Ok, could somebody tell me if I did this question right?
The question is:
The derivative of f(x) is f'(x)=6x(2x-5)^2(3x+8)^3. Using interval notation, tell where f(x) is increasing and where it is decreasing.
So I solved 6x(2x-5)^2(3x+8)^3=0 and got the critical values of x=0, x=5/2, and x= -8/3. Are these right? I know this should be simple algebra but im blankinggg.
Next I found that f(x) is decreasing on the interval (-infinity,o] and increasing on [0, +infinity).
Is this right? Thanks to anyone who can help.

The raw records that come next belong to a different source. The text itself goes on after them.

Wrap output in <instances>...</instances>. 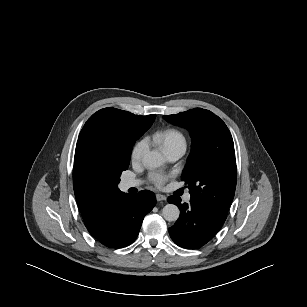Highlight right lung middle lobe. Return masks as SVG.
<instances>
[{
    "label": "right lung middle lobe",
    "instance_id": "right-lung-middle-lobe-1",
    "mask_svg": "<svg viewBox=\"0 0 307 307\" xmlns=\"http://www.w3.org/2000/svg\"><path fill=\"white\" fill-rule=\"evenodd\" d=\"M145 130L128 122H106L91 135L88 159L94 174L101 180L118 186L122 171L130 163L132 147Z\"/></svg>",
    "mask_w": 307,
    "mask_h": 307
}]
</instances>
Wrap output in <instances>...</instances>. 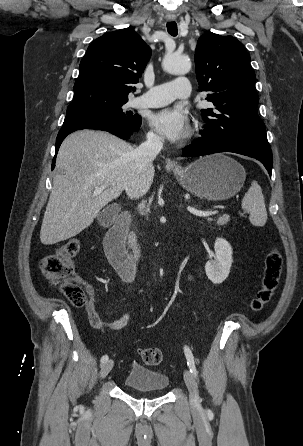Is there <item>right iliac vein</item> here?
Instances as JSON below:
<instances>
[{
    "instance_id": "63e3f726",
    "label": "right iliac vein",
    "mask_w": 303,
    "mask_h": 446,
    "mask_svg": "<svg viewBox=\"0 0 303 446\" xmlns=\"http://www.w3.org/2000/svg\"><path fill=\"white\" fill-rule=\"evenodd\" d=\"M114 365L113 360H108L107 362H105L104 364L101 365V370H100V378H105L109 372L112 370Z\"/></svg>"
}]
</instances>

2007-11-14 10:46:32 · 2 answers · asked by PhysicsDumbass 1 in Science & Mathematics ➔ Mathematics
f(x) is increasing as long as f '(x) is positive. At max or mins
f(x) is stationary. If f '(x) is negative, the f(x) is decraesing.
You can see that 6x and (3x+8)^3 and (2x-5)^2 are always positive if x>0. So f(x) is increasing for x>0.
In the interval (-8/3,0) f'(x) is negative because the 6x term makes it negative an hence f(x) is decreasing in this interval.
Finally f'(x) is positive for all x in the interval (-infinity, -8/3)
so f(x) is increasing in this interval.
2007-11-14 11:17:04 · answer #1 · answered by ironduke8159 7 · 0⤊ 0⤋
That is a funny looking derivative to find critical values for.
The way I read your derivative you have a base of
6x(2x-5) which is being raised to this power: 2(3x+8)^3
[and this exponent itself has a base raised to the 3rd power].
Is that what you intended for your derivative??
2007-11-14 10:59:00 · answer #2 · answered by answerING 6 · 0⤊ 0⤋